Closed llvmbot closed 14 years ago
Closing this out, when I start performance testing Clang I have ways to quantify these problems.
I have a way to stabilize the "changing binary" issue by editing the binary so that it will map in additional space to pad to a 64MB boundary or so. I haven't been doing my regular performance testing (which motivated this bug) or tried this scheme out in such an environment, so I don't know if it works yet though.
OK, so I've run the same tests but I've meausured the (user-)time instead of the number of executed instructions on two machines (intel centrino + amd opteron). I've also added a few more hash patterns to the test. Given this, well the hashes that came out aren't much better than the current one. I would even say that the different is negligible.
That is understandable. However, for something as general purpose as DenseMap I am a little more concerned that the hash function avoid rare bad behavior than be as fast as possible. But that is somewhat a matter of taste...
Daniel,
I did some measurements with more advanced hash functions in the past, and had a hard time getting the improvement seen in reduced collisions to makeup for the increased computational cost of the functions.
Nuno,
Would you care to undertake trying out a more sophisticated hash function and trying to evaluate its performance on a few of the tools which use DenseMaps?
Here is an example of a more sophisticated function which does a better scattering of bits: http://burtleburtle.net/bob/hash/doobs.html
That hash function makes a lot of logical sense to me! Please commit it, thanks Nuno.
script to test hash functions php script to test a set of hash functions against a set of inputs.
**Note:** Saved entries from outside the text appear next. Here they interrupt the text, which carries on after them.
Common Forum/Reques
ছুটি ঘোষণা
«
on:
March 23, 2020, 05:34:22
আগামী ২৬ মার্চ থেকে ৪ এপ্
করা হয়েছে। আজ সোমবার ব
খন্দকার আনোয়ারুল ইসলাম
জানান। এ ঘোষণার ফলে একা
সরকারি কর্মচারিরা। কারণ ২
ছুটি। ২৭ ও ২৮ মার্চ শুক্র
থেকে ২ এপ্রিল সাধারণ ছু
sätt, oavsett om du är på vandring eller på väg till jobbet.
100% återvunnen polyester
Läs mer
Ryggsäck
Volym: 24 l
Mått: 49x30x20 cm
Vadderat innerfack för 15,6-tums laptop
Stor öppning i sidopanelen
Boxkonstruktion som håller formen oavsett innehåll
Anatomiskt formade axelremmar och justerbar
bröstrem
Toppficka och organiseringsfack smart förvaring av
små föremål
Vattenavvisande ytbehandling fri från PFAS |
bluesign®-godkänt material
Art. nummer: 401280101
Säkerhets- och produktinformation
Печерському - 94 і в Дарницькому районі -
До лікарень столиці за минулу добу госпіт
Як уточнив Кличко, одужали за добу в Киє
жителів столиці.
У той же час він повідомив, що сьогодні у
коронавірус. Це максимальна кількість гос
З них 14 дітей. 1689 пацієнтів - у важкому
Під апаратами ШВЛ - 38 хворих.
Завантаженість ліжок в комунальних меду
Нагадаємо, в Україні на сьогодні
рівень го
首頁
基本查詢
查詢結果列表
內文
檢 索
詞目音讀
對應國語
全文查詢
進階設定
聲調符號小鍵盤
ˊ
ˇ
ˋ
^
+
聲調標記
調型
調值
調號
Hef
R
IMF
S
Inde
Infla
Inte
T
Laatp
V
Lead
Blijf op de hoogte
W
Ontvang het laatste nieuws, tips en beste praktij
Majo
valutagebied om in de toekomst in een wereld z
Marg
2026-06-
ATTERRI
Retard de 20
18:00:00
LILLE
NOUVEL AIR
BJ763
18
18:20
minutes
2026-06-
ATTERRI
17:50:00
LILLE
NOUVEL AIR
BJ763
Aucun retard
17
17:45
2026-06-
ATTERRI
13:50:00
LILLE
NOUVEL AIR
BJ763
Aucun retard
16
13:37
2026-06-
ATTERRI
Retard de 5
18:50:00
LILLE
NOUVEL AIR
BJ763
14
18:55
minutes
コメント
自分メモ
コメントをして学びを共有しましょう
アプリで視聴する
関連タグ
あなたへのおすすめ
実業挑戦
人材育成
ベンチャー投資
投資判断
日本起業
It orders by total number of instructions given by callgrind. the .tgz also includes the raw stats and a script to view them.
ok, so after a night of computations I got these results (top 5):
alloc-12000.log => 5,194,316 alloc-24000.log => 5,228,262
alloc-12000.log => 5,211,704 alloc-24000.log => 5,216,543
alloc-12000.log => 5,214,030 alloc-24000.log => 5,217,020
alloc-12000.log => 5,233,907 alloc-24000.log => 5,217,513
alloc-12000.log => 5,250,147 alloc-24000.log => 5,208,929
the current one:
alloc-12000.log => 5,656,294 alloc-24000.log => 6,428,116
so the first one gives a ~14% improvement over the current one.
Cool Nuno!
so that the test spent most of its time in the DenseMap, and then see how much the hashing function affects actual performance.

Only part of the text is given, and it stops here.